Water Use in the United States
Irrigation Water Use
Irrigation water use includes water that is applied by an irrigation system to sustain plant growth in agricultural and horticultural practices. Irrigation also includes water that is used for pre-irrigation, frost protection, chemical application, weed control, field preparation, crop cooling, harvesting, dust suppression, and leaching salts from the root zone. Estimates of irrigation withdrawals are generally accounted for at the point of diversion (wells, springs, streams, ponds) and include water that is lost in conveyance prior to application on fields, as well as water that may subsequently return to a surface-water body as runoff after application, water consumed as evapotranspiration (ET) from plants and evaporated from the ground, or water that recharges aquifers as it seeps past the root zone.
Irrigation of golf courses, parks, nurseries, turf farms, cemeteries, and other self-supplied landscape-watering uses also are included in the estimates. Irrigation water use includes self-supplied withdrawals and deliveries from irrigation companies or districts, cooperatives, or governmental entities. All irrigation withdrawals are considered freshwater. Some water used for irrigation is reclaimed wastewater from nearby treatment facilities or industries. Nationwide estimates of consumptive use of water withdrawn for irrigation were estimated for 2015 for the first time since 1995. Irrigated acres are reported by three types of irrigation methods: sprinkler, microirrigation, and surface (flood) systems.
2015 Water Use
(source: Dieter, C.A., Maupin, M.A., Caldwell, R.R., Harris, M.A., Ivahnenko, T.I., Lovelace, J.K., Barber, N.L., and Linsey, K.S., 2018, Estimated use of water in the United States in 2015: U.S. Geological Survey Circular 1441, 65 p., https://doi.org/10.3133/cir1441.)
For 2015, total irrigation withdrawals were 118,000 Mgal/d, which accounted for 42 percent of total freshwater withdrawals. Withdrawals from surface-water sources were 60,900 Mgal/d, which accounted for 52 percent of the total irrigation withdrawals. Groundwater withdrawals for 2015 were 57,200 Mgal/d.
About 63,500 thousand acres were irrigated in 2015, 34,700 thousand acres (55 percent) with sprinkler systems, 23,300 thousand acres with surface (flood), and 5,490 thousand acres with microirrigation systems. The national average application rate for 2015 was 2.09 acre-feet per acre.
The majority of total U.S. irrigation withdrawals (81 percent) and irrigated acres (74 percent) were in the 17 conterminous Western States (west of solid line in map above). Surface water was the primary source of water in the arid West, except in California, Nebraska, Texas, Kansas, South Dakota, and Oklahoma, where more groundwater was used.
Both irrigation withdrawals and total irrigated acres increased about 2 percent between 2010 and 2015. Irrigation withdrawals for 2015 are 21 percent less than 1980, when withdrawals peaked at 150,000 Mgal/d. The use of more water-efficient irrigation systems continued to increase with 10 percent more irrigated acres using sprinkler systems in 2015 than in 2010. About 19 percent more irrigated acres were reported using microirrigation systems between 2010 and 2015.

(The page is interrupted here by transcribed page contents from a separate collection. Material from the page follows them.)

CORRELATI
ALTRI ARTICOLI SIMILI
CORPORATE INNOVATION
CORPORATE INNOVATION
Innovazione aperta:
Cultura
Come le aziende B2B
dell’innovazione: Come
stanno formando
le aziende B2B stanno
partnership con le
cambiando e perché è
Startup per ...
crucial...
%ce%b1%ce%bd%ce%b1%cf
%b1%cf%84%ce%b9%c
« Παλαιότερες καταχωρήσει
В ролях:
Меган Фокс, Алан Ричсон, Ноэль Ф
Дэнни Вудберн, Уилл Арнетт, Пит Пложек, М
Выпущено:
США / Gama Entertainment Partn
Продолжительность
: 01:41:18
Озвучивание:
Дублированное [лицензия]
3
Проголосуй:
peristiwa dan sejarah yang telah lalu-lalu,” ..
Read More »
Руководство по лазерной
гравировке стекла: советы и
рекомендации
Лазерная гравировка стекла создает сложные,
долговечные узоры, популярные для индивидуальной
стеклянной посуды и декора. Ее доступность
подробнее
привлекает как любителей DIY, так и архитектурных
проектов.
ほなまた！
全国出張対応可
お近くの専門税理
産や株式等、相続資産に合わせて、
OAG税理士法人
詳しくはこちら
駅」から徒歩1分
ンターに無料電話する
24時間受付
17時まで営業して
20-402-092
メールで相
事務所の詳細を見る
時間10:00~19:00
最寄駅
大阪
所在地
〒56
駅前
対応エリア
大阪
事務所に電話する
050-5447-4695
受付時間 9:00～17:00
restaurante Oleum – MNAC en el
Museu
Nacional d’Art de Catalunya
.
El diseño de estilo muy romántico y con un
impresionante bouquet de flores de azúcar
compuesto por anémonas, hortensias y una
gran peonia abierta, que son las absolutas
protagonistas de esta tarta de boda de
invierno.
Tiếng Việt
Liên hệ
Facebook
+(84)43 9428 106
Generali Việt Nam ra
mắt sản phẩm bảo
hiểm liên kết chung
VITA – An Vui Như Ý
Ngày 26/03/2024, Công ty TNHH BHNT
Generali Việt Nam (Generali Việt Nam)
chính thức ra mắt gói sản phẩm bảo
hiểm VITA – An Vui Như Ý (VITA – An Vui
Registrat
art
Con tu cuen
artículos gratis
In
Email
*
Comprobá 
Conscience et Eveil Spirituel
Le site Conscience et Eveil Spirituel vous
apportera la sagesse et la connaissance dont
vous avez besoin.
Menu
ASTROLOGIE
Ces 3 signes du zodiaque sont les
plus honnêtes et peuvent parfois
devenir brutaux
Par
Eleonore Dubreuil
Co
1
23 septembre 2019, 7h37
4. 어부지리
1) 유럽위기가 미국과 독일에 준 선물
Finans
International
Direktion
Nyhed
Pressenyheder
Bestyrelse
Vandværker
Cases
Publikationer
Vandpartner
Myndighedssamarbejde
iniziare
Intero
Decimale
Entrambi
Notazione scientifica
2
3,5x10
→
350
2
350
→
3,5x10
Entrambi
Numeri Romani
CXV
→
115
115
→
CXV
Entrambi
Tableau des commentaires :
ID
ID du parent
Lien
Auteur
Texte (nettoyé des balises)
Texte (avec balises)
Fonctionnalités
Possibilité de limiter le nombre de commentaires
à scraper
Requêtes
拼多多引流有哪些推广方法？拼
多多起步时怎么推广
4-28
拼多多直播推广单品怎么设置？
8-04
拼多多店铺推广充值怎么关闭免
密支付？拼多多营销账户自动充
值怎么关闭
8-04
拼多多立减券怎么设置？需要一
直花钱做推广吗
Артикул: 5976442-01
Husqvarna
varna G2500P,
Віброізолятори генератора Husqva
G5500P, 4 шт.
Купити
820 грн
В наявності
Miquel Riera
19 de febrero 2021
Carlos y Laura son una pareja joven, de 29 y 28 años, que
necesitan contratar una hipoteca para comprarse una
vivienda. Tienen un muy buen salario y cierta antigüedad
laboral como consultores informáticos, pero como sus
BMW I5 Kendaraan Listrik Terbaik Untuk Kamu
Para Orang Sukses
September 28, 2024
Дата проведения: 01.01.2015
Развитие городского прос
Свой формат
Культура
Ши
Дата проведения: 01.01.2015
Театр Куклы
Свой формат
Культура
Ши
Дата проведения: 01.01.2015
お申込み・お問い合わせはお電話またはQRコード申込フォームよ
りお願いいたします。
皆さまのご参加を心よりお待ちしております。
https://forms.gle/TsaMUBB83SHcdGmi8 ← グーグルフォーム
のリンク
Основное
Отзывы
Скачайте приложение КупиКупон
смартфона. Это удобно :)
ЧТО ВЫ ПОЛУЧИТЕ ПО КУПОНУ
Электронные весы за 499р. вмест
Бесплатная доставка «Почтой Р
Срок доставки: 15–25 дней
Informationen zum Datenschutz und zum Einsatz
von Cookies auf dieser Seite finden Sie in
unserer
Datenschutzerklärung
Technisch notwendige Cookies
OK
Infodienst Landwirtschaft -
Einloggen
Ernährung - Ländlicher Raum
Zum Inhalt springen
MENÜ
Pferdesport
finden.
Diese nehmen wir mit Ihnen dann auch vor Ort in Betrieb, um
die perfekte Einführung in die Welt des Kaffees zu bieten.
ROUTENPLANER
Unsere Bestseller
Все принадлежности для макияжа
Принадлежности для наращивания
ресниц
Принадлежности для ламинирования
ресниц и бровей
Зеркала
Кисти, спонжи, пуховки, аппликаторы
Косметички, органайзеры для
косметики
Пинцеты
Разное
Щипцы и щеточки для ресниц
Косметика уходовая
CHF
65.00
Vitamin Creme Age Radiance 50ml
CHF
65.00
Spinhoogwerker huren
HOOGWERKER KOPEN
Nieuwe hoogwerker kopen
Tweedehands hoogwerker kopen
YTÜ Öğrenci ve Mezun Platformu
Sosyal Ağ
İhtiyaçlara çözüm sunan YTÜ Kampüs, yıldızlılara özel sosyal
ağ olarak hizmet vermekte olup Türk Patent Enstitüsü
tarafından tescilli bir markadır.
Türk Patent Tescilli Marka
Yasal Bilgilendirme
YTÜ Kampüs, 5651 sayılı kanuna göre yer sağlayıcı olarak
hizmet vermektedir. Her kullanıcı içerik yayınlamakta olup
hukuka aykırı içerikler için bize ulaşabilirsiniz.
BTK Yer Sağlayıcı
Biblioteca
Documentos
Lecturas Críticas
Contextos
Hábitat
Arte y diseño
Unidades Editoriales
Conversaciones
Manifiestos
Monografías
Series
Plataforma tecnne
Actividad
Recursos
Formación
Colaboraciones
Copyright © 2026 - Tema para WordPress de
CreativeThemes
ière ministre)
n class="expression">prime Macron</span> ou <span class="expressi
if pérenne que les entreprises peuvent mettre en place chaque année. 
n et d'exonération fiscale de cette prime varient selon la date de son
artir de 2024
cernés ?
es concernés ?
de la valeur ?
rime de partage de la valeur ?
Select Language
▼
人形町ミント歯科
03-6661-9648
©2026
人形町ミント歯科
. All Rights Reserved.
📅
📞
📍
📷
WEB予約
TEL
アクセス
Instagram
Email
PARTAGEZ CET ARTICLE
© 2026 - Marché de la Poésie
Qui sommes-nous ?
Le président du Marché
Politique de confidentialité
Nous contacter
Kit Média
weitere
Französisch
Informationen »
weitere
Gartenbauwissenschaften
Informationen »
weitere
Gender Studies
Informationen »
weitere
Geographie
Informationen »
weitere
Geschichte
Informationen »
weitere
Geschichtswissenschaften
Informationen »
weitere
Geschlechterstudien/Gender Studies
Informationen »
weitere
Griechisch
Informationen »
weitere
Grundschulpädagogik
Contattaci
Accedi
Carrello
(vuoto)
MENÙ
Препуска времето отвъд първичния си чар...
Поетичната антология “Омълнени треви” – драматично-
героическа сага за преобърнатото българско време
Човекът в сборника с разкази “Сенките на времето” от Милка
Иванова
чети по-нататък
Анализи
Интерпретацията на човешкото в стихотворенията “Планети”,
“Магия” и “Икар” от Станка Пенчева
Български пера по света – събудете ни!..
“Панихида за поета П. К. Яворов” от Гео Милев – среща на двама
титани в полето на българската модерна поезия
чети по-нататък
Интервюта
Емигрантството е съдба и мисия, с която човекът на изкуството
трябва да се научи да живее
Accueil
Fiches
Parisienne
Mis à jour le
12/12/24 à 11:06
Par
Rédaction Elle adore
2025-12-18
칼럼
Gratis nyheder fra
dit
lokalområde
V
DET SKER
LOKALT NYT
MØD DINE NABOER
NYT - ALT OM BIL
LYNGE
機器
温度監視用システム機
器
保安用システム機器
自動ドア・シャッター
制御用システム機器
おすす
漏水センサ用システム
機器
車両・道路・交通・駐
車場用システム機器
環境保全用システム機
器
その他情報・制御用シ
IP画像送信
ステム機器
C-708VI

Sources of data for irrigation withdrawals and irrigated acres included State and Federal crop reporting programs, irrigation districts, canal companies, incorporated management areas, satellite data depicting cropland landscapes, and evapotranspiration estimates. Withdrawals were estimated using information on irrigated crop acreages by crop type and specific crop water-consumption coefficients, or irrigation-system application rates, as well as soil-moisture balance models. Estimation methods varied from one State to the next and sometimes between geographic areas within a State. Estimation methods ideally included adjustments for climate, system efficiencies, conveyance losses, and other irrigation practices, such as pre-growing season irrigation, salt leaching, or frost protection. Other methods for estimating irrigation withdrawals included extrapolation of sample data on crop water-application rates or power-consumption coefficients.